▶ _Work request_
The output is the lines below from the one with "Jacek Michałowski i Wiesław Trocki" through the one with "Event mit Montes", both included, printed exactly and with no other line.

▶ _Information provided_

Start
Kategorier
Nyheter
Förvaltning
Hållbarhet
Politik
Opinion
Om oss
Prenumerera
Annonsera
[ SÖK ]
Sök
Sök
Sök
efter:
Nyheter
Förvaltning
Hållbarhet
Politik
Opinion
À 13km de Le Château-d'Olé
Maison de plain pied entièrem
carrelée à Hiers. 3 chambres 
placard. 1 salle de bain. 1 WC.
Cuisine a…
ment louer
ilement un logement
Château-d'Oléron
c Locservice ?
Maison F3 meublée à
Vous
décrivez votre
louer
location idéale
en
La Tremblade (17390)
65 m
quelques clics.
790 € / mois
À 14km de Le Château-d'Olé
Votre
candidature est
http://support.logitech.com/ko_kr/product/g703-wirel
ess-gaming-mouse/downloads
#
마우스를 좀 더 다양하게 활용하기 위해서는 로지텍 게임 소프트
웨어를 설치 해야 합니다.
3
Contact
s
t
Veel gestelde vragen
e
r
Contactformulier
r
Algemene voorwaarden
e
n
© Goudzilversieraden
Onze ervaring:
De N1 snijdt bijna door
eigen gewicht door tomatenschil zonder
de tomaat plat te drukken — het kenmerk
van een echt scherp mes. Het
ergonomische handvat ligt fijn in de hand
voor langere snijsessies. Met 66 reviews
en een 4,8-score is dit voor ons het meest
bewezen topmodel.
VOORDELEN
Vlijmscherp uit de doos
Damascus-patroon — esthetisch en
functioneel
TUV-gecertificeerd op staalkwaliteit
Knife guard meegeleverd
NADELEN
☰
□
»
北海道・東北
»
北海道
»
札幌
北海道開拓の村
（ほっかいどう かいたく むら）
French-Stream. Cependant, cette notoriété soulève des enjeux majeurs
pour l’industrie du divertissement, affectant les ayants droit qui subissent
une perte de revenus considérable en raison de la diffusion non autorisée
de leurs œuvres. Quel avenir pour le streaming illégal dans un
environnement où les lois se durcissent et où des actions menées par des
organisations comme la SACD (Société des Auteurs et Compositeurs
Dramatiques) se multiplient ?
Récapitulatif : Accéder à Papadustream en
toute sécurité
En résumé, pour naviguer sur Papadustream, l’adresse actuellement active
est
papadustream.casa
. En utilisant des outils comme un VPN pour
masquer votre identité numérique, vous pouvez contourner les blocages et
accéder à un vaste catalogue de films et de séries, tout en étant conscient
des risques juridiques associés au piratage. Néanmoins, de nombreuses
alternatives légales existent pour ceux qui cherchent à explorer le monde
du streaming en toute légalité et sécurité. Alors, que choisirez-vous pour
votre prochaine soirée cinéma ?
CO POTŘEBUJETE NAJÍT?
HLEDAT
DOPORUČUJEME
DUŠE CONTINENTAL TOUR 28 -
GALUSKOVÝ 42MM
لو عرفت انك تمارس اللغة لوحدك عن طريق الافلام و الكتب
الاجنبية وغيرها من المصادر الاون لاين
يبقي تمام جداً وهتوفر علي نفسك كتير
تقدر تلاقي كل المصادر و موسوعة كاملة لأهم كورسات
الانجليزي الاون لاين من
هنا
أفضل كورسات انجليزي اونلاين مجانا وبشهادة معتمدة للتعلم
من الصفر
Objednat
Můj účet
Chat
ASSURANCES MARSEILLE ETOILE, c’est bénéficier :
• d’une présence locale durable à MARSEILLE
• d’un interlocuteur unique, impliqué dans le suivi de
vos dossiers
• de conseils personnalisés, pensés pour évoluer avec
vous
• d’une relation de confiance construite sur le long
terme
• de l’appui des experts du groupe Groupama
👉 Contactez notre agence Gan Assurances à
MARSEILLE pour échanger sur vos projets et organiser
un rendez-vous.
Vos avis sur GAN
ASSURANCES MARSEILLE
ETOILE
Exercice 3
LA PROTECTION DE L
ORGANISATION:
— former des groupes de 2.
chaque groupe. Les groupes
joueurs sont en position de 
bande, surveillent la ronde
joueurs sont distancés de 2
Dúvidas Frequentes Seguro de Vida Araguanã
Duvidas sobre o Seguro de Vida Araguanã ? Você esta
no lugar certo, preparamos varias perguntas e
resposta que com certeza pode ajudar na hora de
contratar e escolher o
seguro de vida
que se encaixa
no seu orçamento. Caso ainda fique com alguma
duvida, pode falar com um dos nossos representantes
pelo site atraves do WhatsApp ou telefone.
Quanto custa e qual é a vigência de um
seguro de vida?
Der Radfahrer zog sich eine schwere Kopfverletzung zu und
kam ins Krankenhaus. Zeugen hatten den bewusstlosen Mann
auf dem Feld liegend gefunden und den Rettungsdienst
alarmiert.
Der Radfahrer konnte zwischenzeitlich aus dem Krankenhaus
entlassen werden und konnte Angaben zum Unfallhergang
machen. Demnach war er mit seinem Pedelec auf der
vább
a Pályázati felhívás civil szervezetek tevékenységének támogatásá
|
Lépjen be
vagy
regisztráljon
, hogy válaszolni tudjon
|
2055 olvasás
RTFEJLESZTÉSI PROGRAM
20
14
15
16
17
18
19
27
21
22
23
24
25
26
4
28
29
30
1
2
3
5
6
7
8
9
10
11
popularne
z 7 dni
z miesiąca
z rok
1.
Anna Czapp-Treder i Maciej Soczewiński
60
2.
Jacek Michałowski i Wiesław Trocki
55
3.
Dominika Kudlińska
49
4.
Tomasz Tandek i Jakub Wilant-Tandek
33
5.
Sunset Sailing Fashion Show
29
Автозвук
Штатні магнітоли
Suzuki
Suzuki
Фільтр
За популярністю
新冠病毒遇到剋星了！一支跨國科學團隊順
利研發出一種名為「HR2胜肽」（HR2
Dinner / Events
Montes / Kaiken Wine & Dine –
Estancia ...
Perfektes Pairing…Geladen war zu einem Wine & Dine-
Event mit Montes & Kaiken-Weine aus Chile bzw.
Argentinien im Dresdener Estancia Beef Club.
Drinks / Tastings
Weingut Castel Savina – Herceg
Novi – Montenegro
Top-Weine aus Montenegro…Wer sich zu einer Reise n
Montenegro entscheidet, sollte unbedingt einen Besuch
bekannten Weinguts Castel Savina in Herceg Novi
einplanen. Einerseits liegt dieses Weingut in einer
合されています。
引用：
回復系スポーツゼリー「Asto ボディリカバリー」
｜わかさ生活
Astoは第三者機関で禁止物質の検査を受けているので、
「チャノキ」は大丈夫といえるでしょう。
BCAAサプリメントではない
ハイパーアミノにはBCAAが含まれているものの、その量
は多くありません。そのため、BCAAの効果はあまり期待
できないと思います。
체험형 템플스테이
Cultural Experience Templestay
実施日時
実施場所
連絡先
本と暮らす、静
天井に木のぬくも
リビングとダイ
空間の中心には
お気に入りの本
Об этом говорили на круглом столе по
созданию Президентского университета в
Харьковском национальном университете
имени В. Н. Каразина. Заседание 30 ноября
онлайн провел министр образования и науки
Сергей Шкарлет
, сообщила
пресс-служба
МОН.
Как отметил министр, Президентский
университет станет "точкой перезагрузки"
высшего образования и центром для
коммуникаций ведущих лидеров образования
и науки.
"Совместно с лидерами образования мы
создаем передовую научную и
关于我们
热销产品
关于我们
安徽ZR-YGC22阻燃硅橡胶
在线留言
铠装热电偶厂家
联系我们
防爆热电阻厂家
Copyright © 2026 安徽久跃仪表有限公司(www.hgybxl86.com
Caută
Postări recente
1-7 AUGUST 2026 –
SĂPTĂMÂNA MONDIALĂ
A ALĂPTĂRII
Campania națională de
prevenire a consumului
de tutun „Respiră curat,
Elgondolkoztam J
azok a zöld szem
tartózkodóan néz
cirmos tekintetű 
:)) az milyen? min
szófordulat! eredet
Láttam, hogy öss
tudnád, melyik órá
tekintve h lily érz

▶ _Exercise output_
Jacek Michałowski i Wiesław Trocki
55
3.
Dominika Kudlińska
49
4.
Tomasz Tandek i Jakub Wilant-Tandek
33
5.
Sunset Sailing Fashion Show
29
Автозвук
Штатні магнітоли
Suzuki
Suzuki
Фільтр
За популярністю
新冠病毒遇到剋星了！一支跨國科學團隊順
利研發出一種名為「HR2胜肽」（HR2
Dinner / Events
Montes / Kaiken Wine & Dine –
Estancia ...
Perfektes Pairing…Geladen war zu einem Wine & Dine-
Event mit Montes & Kaiken-Weine aus Chile bzw.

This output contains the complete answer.